AI agents operate in the same two-stream pattern as human engineers. See Dev Workflow for the full worktrees pattern.

StreamAgent readsAgent produces
BuildPRD spec → project-from-prdNew capabilities
FixIssues Log (src/pages/priorities/) → fix-from-issuesBug fixes

Rule: One session, one stream. Never mix building new features with fixing existing issues in the same agent context.

Agent-Operable Codebases

If the same agent workflow happens twice, do not keep it as a chat habit. Turn it into an operating surface: a skill, command, hook, test, log query, documentation sweep, or bounded loop with a stop condition.

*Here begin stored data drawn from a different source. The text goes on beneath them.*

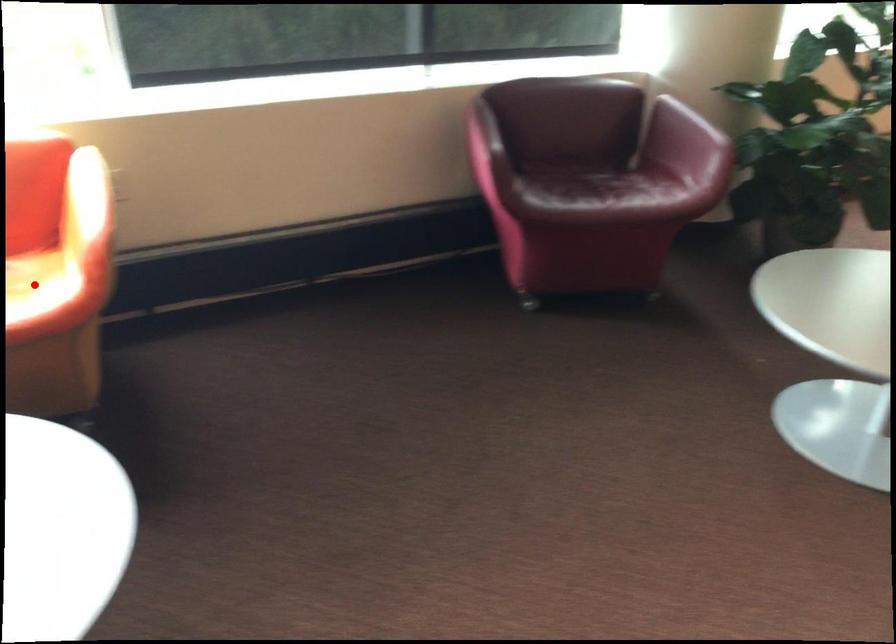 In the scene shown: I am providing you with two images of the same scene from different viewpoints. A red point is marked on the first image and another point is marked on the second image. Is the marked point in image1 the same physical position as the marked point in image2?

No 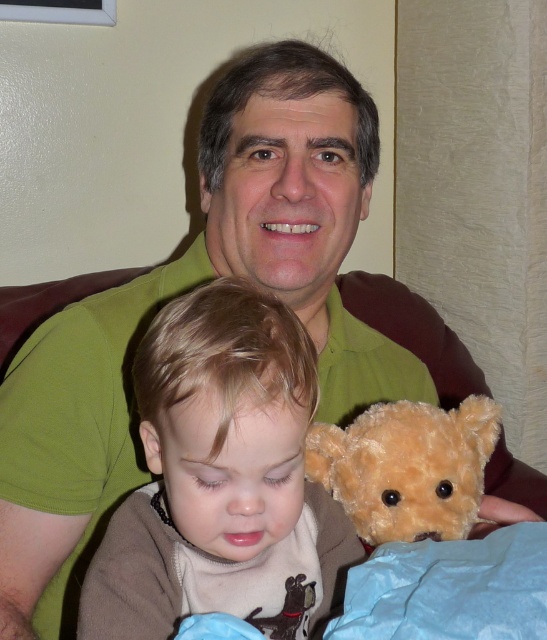 Question: Among these objects, which one is farthest from the camera?

Choices:
 (A) soft brown teddy bear at center
 (B) fuzzy brown teddy bear at center

Answer: (B)

Question: Which point appears closest to the camera in this image?

Choices:
 (A) (426, 483)
 (B) (327, 598)

Answer: (B)

Question: Which object appears closest to the camera in this image?

Choices:
 (A) soft brown teddy bear at center
 (B) fuzzy brown teddy bear at center

Answer: (A)

Question: Is soft brown teddy bear at center thinner than fuzzy brown teddy bear at center?

Choices:
 (A) no
 (B) yes

Answer: (A)

Question: Is soft brown teddy bear at center wider than fuzzy brown teddy bear at center?

Choices:
 (A) yes
 (B) no

Answer: (A)

Question: Does soft brown teddy bear at center appear on the left side of fuzzy brown teddy bear at center?

Choices:
 (A) yes
 (B) no

Answer: (A) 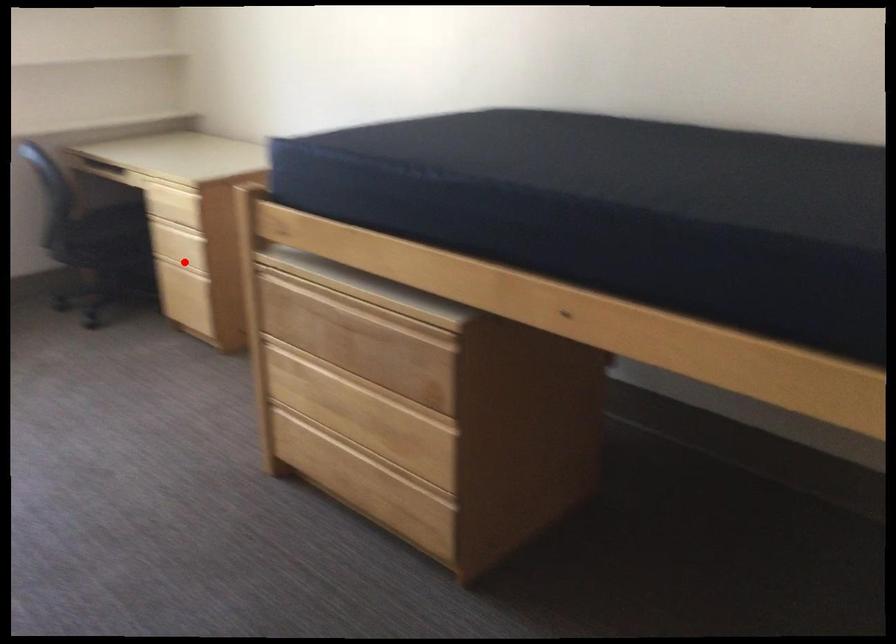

Use the Agent-Operable Codebase checklist before scaling from one agent to many. The checklist is especially important once the bottleneck moves from code generation to review, CI, merge order, and deploy coordination.

Failure Modes

  • Adding context rules that should be tests.
  • Treating agent confusion as a prompting problem when the codebase is unclear.
  • Scaling to many agents before the merge path is visible.

Context

  • Dev Workflow — Two-worktree pattern: build vs fix
  • Agent-Operable Codebase — checks for safe bounded agent loops
  • Priorities — Active PRDs and build queue
  • Business Factory — PRD specs for the build stream
  • Config Architecture — Rules, hooks, skills setup
  • Reality Scoreboard — proof that the workflow improved

Questions

What happens when the agent's context file corrects errors the codebase should prevent?

  • If agent confusion signals an unclear codebase, how do you measure codebase clarity?
  • When does adding a rule to CLAUDE.md become a substitute for fixing the actual code?